Die Frage, ob wir vor einer Pandemie mit unzähligen an Vogelgrippe erkrankenden und sterbenden Menschen stehen, lässt sich spätestens beim Blick auf die Todesopfer in Asien nur mit „nein“ beantworten: an der Vogelgrippe sind zwischen 2003 und August 2005 etwa 100 Menschen erkrankt, 57 Menschen davon starben. Die „Aviäre Influenza“ ist also in erster Linie – wie der Name schon sagt – eine Erkrankung der Vögel, nicht der Menschen. Im Vergleich zu den an Vogelgrippe gestorbenen Menschen fordert eine normale menschliche Grippewelle jährlich mindestens 150.000 Todesopfer.

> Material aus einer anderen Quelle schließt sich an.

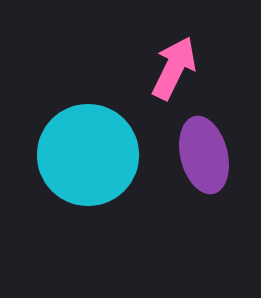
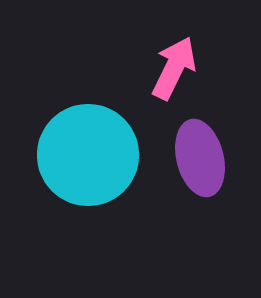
purple ellipse: moved 4 px left, 3 px down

Weitaus höher sind die Opfer unter den Tieren, jedoch nur eine geringe Zahl von Vögeln starb an der Vogelgrippe selbst: Hunderttausende von gesunden Tieren wurden „vorsorglich“ getötet, um eine eventuelle Ansteckung und weitere Verbreitung zu verhindern. Jeder noch so vage Verdachtsfall löst Massentötungen von Geflügel aus, bis ganze Landstriche vogelfrei sind; in der Türkei ging man sogar soweit, dass „vorsorglich“ selbst streunende Hunde getötet wurden, was jeder wissenschaftlichen Grundlage entbehrt.

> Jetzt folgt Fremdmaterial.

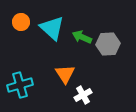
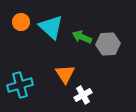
cyan triangle: moved 1 px left, 1 px up
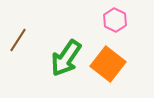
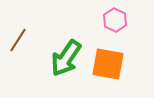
orange square: rotated 28 degrees counterclockwise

Das Risiko einer weiteren Verbreitung der Vogelgrippe soll nun durch verschiedene Maßnahmen minimiert werden. Eine der Maßnahmen: ab dem 22.10. gilt in Deutschland eine generelle Stallpflicht für Geflügel, welche sich auf der Befürchtung begründet, Zugvögel aus Asien oder Russland können auf ihrer Reise das Vogelgrippevirus mitbringen. Würde ein infizierter Zugvogel, z.B. eine Gans über ein deutsches freilaufendes Huhn fliegen und darauf koten, bestünde die Möglichkeit der Übertragung.
Die Stallpflicht für Hühner, Gänse, Enten, Puten und anderes Geflügel ist umstritten, da die Wahrscheinlichkeit einer Infektion durch Zugvögel als sehr gering einzuschätzen ist: Zum einen bedingt durch die Flugrouten, zum anderen weil Wildvögel auf ihrem Zug Rastplätze wählen, die fernab menschlicher Zivilisation und somit auch fernab des Nutzgeflügels sind. Der Sinn der Stallpflicht, die vorerst bis Mitte Dezember gelten soll, bleibt vor diesem Hintergrund äußerst fraglich. Hier geht es nicht um den Schutz von Tieren, sondern in erster Linie um die Wahrung der Interessen der Geflügelindustrie, für die ein Auftreten von Vogelgrippe immense wirtschaftlichen Verluste bedeuten würde – bedingt durch die starke Konzentration der Geflügelhaltung. Ein Verdachtsfall von Vogelgrippe in einer Legebatterie kann den Tod von Hunderttausenden von Hühnern mit sich bringen, welche aus Seuchenschutzgründen ‚vernichtet’ werden würden.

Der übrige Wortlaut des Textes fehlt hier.